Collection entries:
+ + + + +

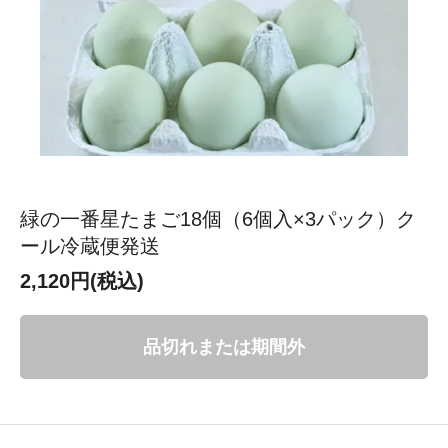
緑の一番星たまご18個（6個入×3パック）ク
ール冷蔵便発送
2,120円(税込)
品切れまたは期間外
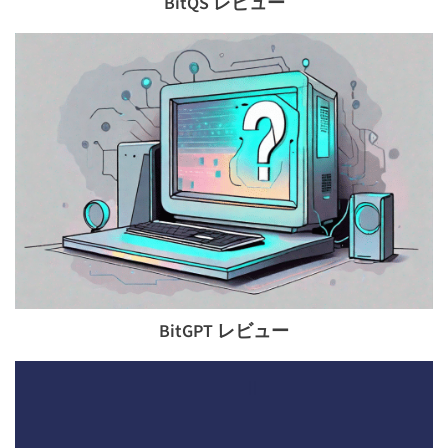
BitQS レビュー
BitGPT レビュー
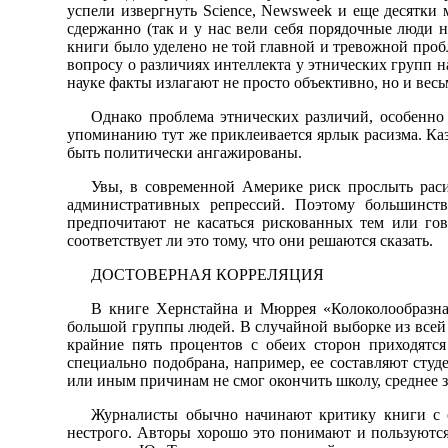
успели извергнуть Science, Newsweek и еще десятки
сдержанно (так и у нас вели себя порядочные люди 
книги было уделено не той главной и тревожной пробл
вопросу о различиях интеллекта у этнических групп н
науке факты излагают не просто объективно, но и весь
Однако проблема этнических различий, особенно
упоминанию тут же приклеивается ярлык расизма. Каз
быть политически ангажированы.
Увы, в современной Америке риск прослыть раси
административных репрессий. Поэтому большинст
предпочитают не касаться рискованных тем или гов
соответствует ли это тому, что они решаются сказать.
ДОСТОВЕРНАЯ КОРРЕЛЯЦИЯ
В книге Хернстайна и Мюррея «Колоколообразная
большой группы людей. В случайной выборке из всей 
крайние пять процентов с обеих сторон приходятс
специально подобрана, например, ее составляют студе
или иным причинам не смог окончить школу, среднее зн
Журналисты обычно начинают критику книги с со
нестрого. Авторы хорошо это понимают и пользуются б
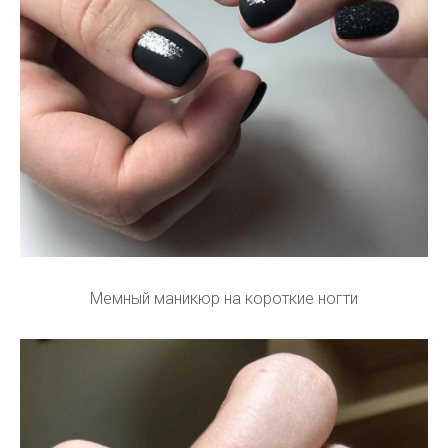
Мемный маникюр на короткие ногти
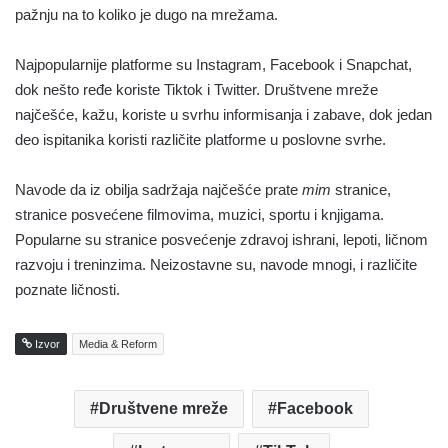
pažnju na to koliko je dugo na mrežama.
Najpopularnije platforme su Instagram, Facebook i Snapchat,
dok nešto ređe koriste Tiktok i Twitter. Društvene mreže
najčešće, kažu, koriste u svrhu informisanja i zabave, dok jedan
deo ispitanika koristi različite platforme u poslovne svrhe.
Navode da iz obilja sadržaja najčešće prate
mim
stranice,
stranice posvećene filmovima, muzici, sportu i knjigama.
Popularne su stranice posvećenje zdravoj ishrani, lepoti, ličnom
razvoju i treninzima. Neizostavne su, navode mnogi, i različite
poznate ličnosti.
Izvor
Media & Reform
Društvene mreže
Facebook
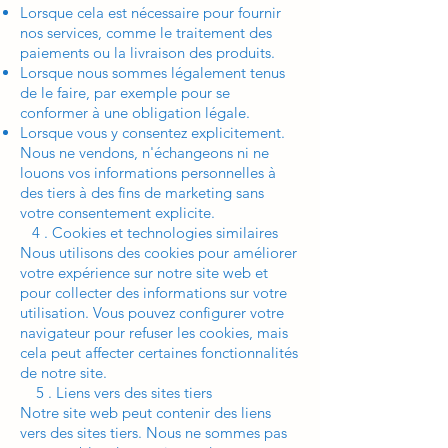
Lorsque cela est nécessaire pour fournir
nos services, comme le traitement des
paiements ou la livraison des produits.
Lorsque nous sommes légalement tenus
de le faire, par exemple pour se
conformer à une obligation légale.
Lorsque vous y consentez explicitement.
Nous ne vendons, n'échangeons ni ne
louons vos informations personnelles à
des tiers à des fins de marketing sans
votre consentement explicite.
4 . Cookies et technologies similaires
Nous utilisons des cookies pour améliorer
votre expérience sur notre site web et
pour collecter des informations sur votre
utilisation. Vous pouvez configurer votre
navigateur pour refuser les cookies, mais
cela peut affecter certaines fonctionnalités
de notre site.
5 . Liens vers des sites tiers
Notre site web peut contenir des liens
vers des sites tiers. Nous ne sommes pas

+ + + + +

# Description of the task
Using the records, find how many lines include the string "peut" and report that number alone.

# Problem solution
2